Senescent cells are a prime example of cryptic transcription. In fig. 1 b-f we are given 5 images showing transcription hot spots on introns using the PRO-seq and PRO-cap techniques. These hot spots (peaks) represent transcription start sites. In proliferative cells, there are no hot spots (peaks) on either the 5’ caps or 3’ tails for figures b-f. This is expected because introns shouldn’t have promoters. The lack of promoters is what gives the classification of an intron instead of the start of a new gene and this represents normal transcription. For senescent cells, figures b-f there are hot spots on both 5’ caps and 3’ tails. Another observation is that for each intron, senescent cells generally peak around the same area and size for both PRO-Cap and PRO-seq. From the hot spots, similar peaks on the cap and tail and the lack of peaks in proliferative cells, it can be deduced that senescent cells in these figures represent cryptic transcription. This observation is supported by Sen et al.6″

Genes for replicating cells using mono-methylation are enhancers. For tri methylation, replicating cells are promoters in proliferative conditions and are enhancers in senescent conditions. Genes for senescent cells using mono-methylation are promoters in both proliferative and senscent conditions. Genes for senescent cells using tri-methylation are enhancers in proliferating conditions but while in senescent conditions they are promoters.  This observation is supported by Sen et al.6″

References

Alberts, B., Johnson, A., Lewis, J., Raff, M., Roberts, K., Walter, P Molecular Biology of the Cell, 4th edition 2002; (New York: Garland Science).

Casella, G. et al. (2019) ‘Transcriptome signature of cellular senescence’, Nucleic Acids Research, 47(14), pp. 7294–7305. doi:10.1093/nar/gkz555. 

Gallegos, H., Potts, E. G0 Phase of the Cell cycle I Overview & Importance ;2023 https://study.com/learn/lesson/g0-phase-cell-cycle-definition-overview.html

         Haberle, V. and Stark, A. (2018) ‘Eukaryotic core promoters and the functional basis of transcription initiation’, Nature Reviews Molecular Cell Biology, 19(10), pp. 621–637. doi:10.1038/s41580-018-0028-8. 
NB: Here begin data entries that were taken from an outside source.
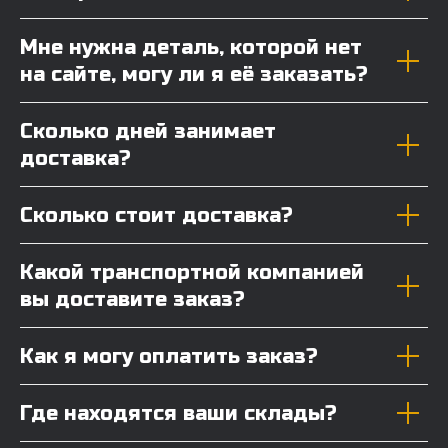
Мне нужна деталь, которой нет
на сайте, могу ли я её заказать?
Сколько дней занимает
доставка?
Сколько стоит доставка?
Какой транспортной компанией
вы доставите заказ?
Как я могу оплатить заказ?
Где находятся ваши склады?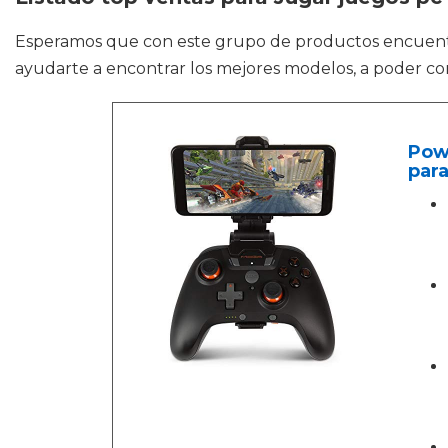
Esperamos que con este grupo de productos encuen
ayudarte a encontrar los mejores modelos, a poder co
Powe
para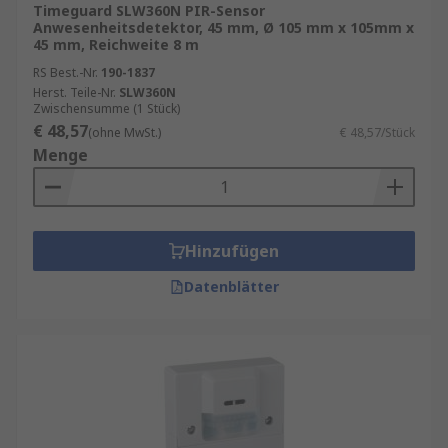
Timeguard SLW360N PIR-Sensor
Anwesenheitsdetektor, 45 mm, Ø 105 mm x 105mm x
45 mm, Reichweite 8 m
RS Best.-Nr.
190-1837
Herst. Teile-Nr.
SLW360N
Zwischensumme (1 Stück)
€ 48,57
(ohne MwSt.)
€ 48,57/Stück
Menge
Hinzufügen
Datenblätter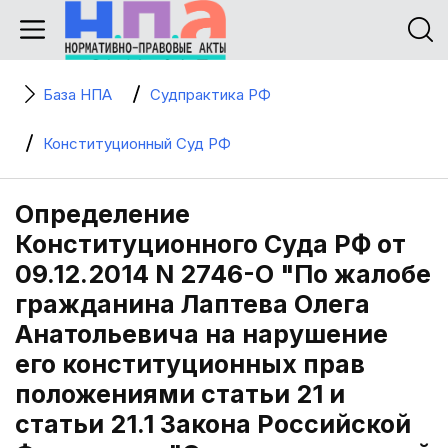
База НПА
Судпрактика РФ
Конституционный Суд РФ
Определение
Конституционного Суда РФ от
09.12.2014 N 2746-О "По жалобе
гражданина Лаптева Олега
Анатольевича на нарушение
его конституционных прав
положениями статьи 21 и
статьи 21.1 Закона Российской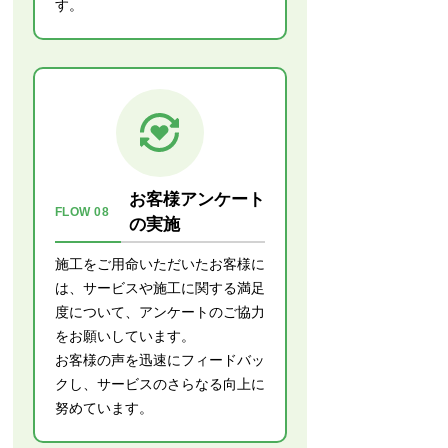
す。
お客様アンケート
FLOW 08
の実施
施工をご用命いただいたお客様に
は、サービスや施工に関する満足
度について、アンケートのご協力
をお願いしています。
お客様の声を迅速にフィードバッ
クし、サービスのさらなる向上に
努めています。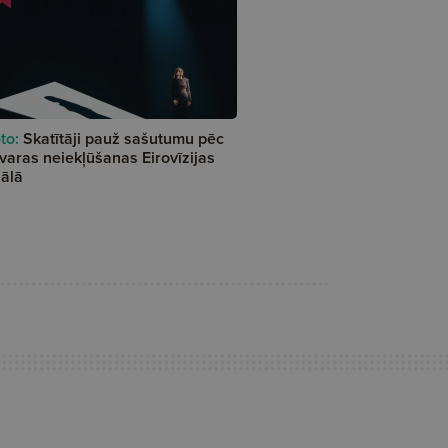
to:
Skatītāji pauž sašutumu pēc
varas neiekļūšanas Eirovīzijas
nālā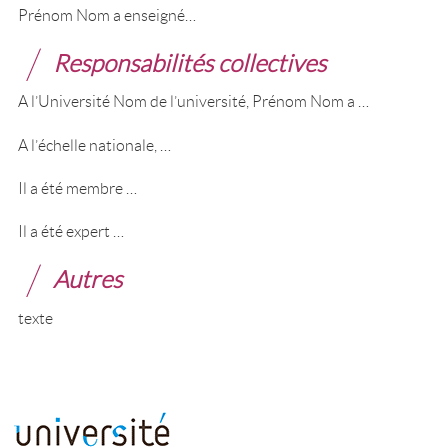
Prénom Nom a enseigné…
Responsabilités collectives
A l’Université Nom de l’université, Prénom Nom a …
A l’échelle nationale, …
Il a été membre …
Il a été expert …
Autres
texte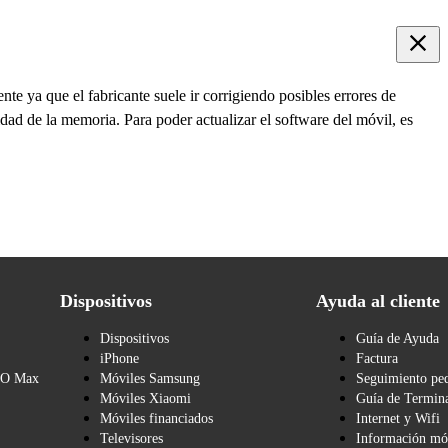
te ya que el fabricante suele ir corrigiendo posibles errores de
dad de la memoria. Para poder actualizar el software del móvil, es
Dispositivos
Ayuda al cliente
Dispositivos
Guía de Ayuda
iPhone
Factura
BO Max
Móviles Samsung
Seguimiento pe
Móviles Xiaomi
Guía de Termina
Móviles financiados
Internet y Wifi
Televisores
Información mó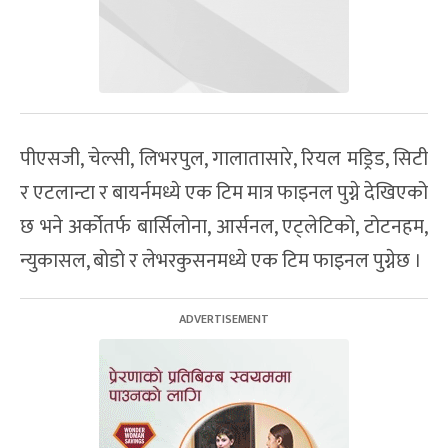
पीएसजी, चेल्सी, लिभरपुल, गालातासारे, रियल मड्रिड, सिटी
र एटलान्टा र बायर्नमध्ये एक टिम मात्र फाइनल पुग्ने देखिएको
छ भने अर्कोतर्फ बार्सिलोना, आर्सनल, एट्लेटिको, टोटनहम,
न्युकासल, बोडो र लेभरकुसनमध्ये एक टिम फाइनल पुग्नेछ ।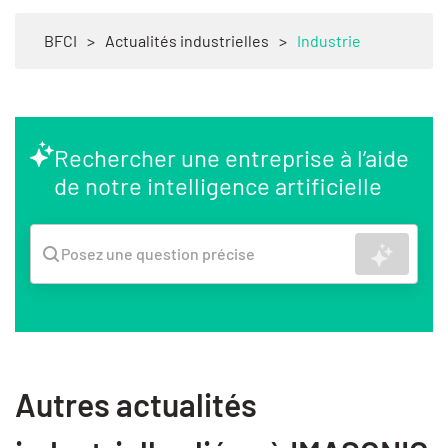
BFCI
>
Actualités industrielles
>
Industrie
Rechercher une entreprise à l’aide
de notre intelligence artificielle
Recher
Posez une question précise
Autres actualités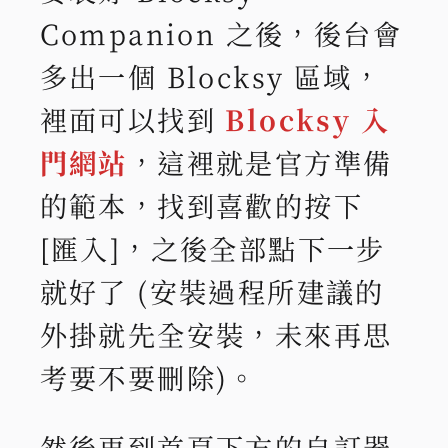
Companion 之後，後台會
多出一個 Blocksy 區域，
裡面可以找到
Blocksy 入
門網站
，這裡就是官方準備
的範本，找到喜歡的按下
[匯入]，之後全部點下一步
就好了 (安裝過程所建議的
外掛就先全安裝，未來再思
考要不要刪除)。
然後再到首頁下方的自訂器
McCauley, B.S. and Dang, W. (2021) ‘Loosening chromatin and dysregulated transcription: A perspective on cryptic transcription during mammalian aging’, Briefings in Functional Genomics, 21(1), pp. 56–61. doi:10.1093/bfgp/elab026. 

Sen, P. et al. (2023) ‘Spurious intragenic transcription is a feature of mammalian cellular senescence and tissue aging’, Nature Aging, 3(4), pp. 402–417. doi:10.1038/s43587-023-00384-3. 
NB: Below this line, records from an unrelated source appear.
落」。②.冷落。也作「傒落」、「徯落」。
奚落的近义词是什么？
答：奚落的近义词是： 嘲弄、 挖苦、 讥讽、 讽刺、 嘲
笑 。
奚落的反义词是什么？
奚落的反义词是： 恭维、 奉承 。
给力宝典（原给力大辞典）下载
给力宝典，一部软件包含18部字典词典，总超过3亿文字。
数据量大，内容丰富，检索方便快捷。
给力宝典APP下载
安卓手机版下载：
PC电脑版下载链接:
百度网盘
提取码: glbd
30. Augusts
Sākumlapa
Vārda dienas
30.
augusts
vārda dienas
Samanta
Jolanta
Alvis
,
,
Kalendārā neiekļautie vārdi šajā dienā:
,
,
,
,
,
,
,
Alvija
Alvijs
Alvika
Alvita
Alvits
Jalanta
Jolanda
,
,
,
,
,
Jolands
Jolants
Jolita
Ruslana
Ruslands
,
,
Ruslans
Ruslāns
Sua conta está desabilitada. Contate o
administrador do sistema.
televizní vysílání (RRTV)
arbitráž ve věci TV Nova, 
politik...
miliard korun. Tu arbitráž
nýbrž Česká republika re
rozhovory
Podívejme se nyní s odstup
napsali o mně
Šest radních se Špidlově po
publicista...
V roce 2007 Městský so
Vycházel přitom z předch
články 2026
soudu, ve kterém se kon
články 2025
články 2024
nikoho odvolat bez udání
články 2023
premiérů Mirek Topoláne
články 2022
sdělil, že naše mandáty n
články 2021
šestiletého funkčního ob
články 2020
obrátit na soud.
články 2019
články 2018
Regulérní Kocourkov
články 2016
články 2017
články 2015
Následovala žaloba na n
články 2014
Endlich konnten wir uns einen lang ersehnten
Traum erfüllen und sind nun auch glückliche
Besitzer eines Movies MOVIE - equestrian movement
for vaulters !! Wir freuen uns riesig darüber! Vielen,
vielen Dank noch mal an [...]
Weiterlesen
Zhang, L., Pitcher, L., Yousefzadeh, M., Niedernhofer, L., Robbins, P., Zhu, Y. Cellular senescence: a key therapeutic target in aging and diseases. J Clin Invest 2022; 1

End of Term Reflection

Throughout this summer course, we have dived into the many aspects of cell biology. Ranging from the basics, “What does alive mean” to “Extracellular Matrix”. I am studying Marine Biology and the one thing I learned that helped make a connection to other course work was learning about the plasma membrane. Understanding how the plasma membrane works for marine organisms is essential for any marine biologist. The membrane governs the exchange of nutrients, waste and ions between marine organisms and their environment. The most important cellular process for marine organisms is osmosis. Since the internal salt concentration of salt is lower than the fish’s environment, osmosis causes the fish to continuously lose water in order to balance the concentration. This process can occur on the fish’s gills or the plasma membrane. Through this process, it helps maintain cell shape and integrity. Without complete understanding of it, we would not know how marine organisms obtain homeostasis and why water parameters are so important.